Hendriks' message applies to the White Sox as a whole, too, not just the bullpen. This is a team that spoke during the spring of World Series expectations. Heck, that's why Hendriks is here in the first place, the White Sox adding the guy who ended their brief postseason appearance last year to the next four years of championship chases on the South Side.
In the early going, there's been recurring defensive miscues, a lack of timely hitting and starting pitchers who have pitched well but haven't made it too deep into games. Still, the greatest gripes have been directed at the bullpen, which has not lived up to the big preseason predictions quite yet.
Marshall said that the White Sox relief corps being "anything less than elite would be a disappointment." To this point, the White Sox bullpen has not been elite.

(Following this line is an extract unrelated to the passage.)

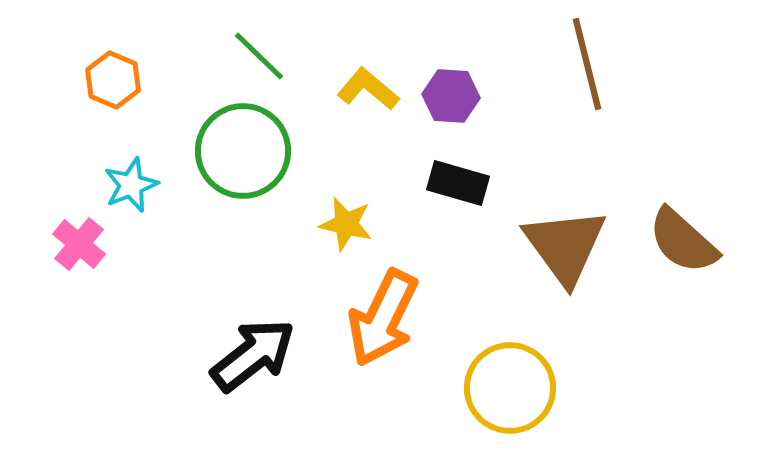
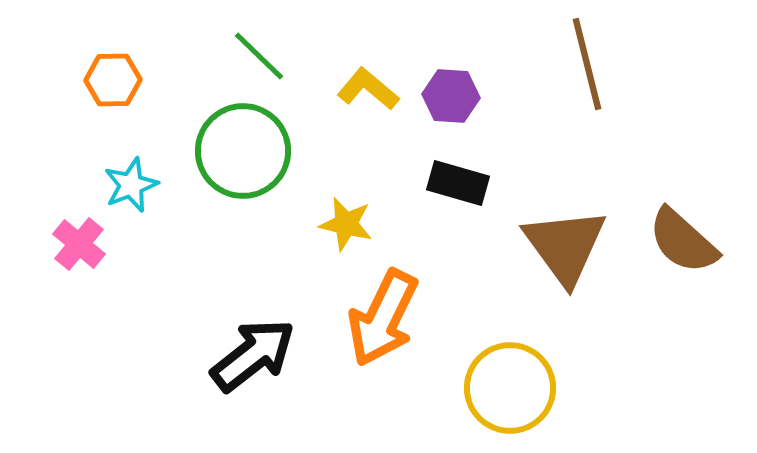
orange hexagon: rotated 24 degrees counterclockwise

That's not to say there haven't been bright spots. Michael Kopech has been a contender for the best story of the White Sox season to date, emerging as a multi-inning super weapon for La Russa. Kopech and Garrett Crochet have both pitched well.
As for the rest of them, they're working on it. And what they do when faced with this bumpy start will say a lot about whether they can live up to all that preseason hype.
"You’ve got to live on past experiences, and talking to a guy like Evan Marshall ... it’s nice talking to him about certain things we’ve gone through in the past and how we’ve had to battle adversity," Hendriks said. "This is where the character comes in, this is where you can really tell what defines a person, their character and where it comes through.
"We started off poorly as a whole. As a group, we’ve started off poorly. There have been a couple of guys that have gone out there and have done exactly what they need to do, like Michael. But, as a couple of guys like us, we need to make sure we go out there and prove (it)."